Si par le passé, pour des raisons géopolitiques et des considérations idéologiques, le capital étranger était perçu comme le fer de lance de l'impérialisme, de nos jours sous l'impulsion de la mondialisation économique et la globalisation financière, la plupart des pays font preuve de pragmatisme économique, en multipliant les efforts pour attirer les investisseurs étrangers.

Le meilleur exemple est donné par la Chine qui, malgré son attachement constant à l'idéologie communiste est devenue la deuxième destination des investissements directs étrangers (IDE) dans le monde après les USA avec 136.320 millions de dollars en 2017. Quels sont les facteurs qui expliquent l'intérêt manifesté pour les IDE ? La réponse à cette question se limite à étudier l'impact de ces flux financiers sur les réserves de change puisque cette problématique est au cœur du débat économique en Algérie.

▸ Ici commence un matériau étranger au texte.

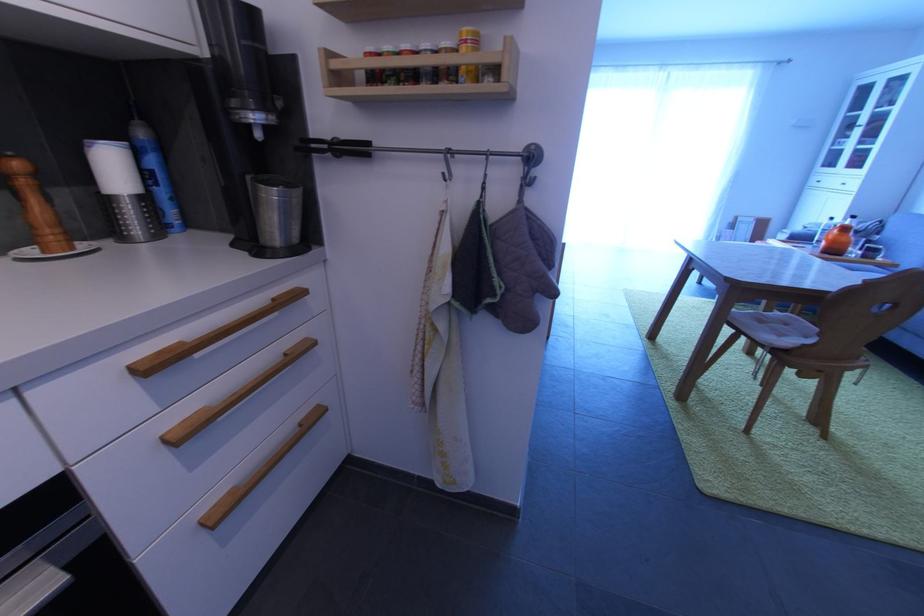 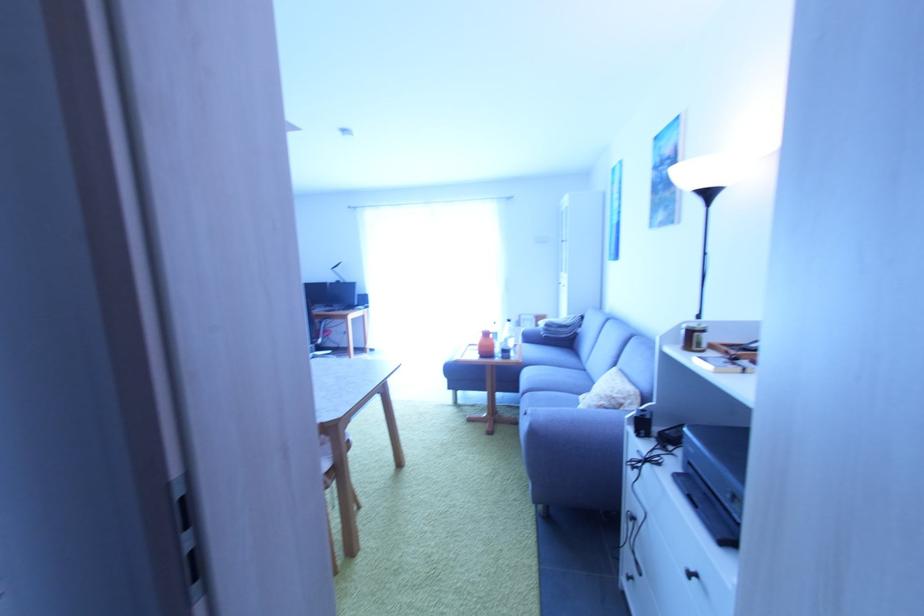 The point at (x=869, y=259) is marked in the first image. Where is the corresponding point in the second image?

(507, 360) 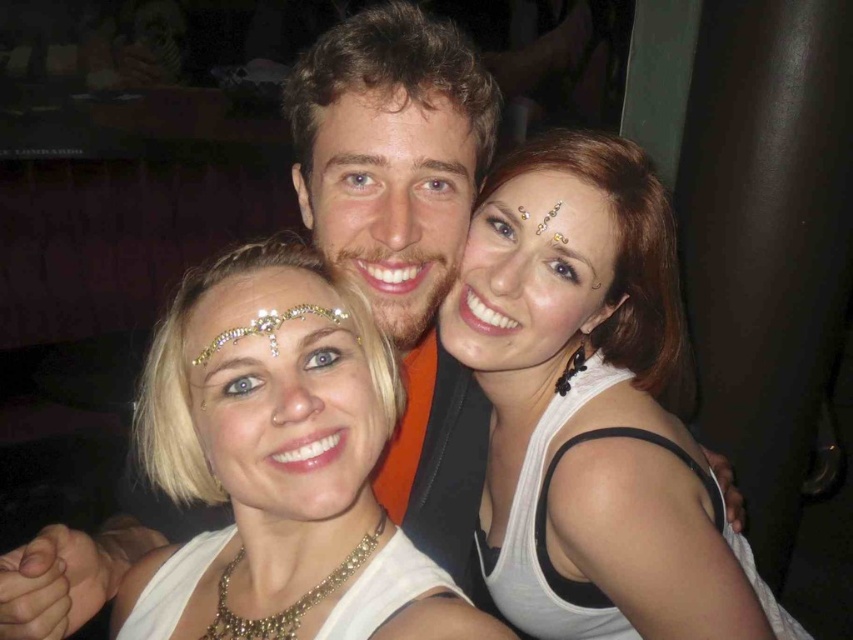 Question: Estimate the real-world distances between objects in this image. Which object is farther from the white matte tank top at center?

Choices:
 (A) white matte necklace at center
 (B) white matte headband at center
 (C) matte gold headband at center

Answer: (B)

Question: Estimate the real-world distances between objects in this image. Which object is farther from the matte gold headband at center?

Choices:
 (A) white matte tank top at center
 (B) white matte headband at center
 (C) white matte necklace at center

Answer: (B)

Question: Among these objects, which one is farthest from the camera?

Choices:
 (A) white matte necklace at center
 (B) white matte tank top at center

Answer: (B)

Question: Is white matte necklace at center smaller than white matte headband at center?

Choices:
 (A) yes
 (B) no

Answer: (B)

Question: Does white matte tank top at center appear on the right side of white matte headband at center?

Choices:
 (A) no
 (B) yes

Answer: (B)

Question: Is matte skin face at center below matte gold headband at center?

Choices:
 (A) no
 (B) yes

Answer: (A)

Les flux financiers sous forme d'investissements directs étrangers (IDE) ont une influence indirecte sur les réserves de change grâce à un processus qui crée un cercle vertueux. La création ou la reprise d'entreprises par des investisseurs étrangers augmente la production de biens et services et cela a pour effet de réduire les importations et diversifier les exportations. L'économie nationale en tire un bénéfice qui se traduit par la croissance du PIB, la résorption du chômage, la baisse des importations, la hausse des exportations et des réserves de change.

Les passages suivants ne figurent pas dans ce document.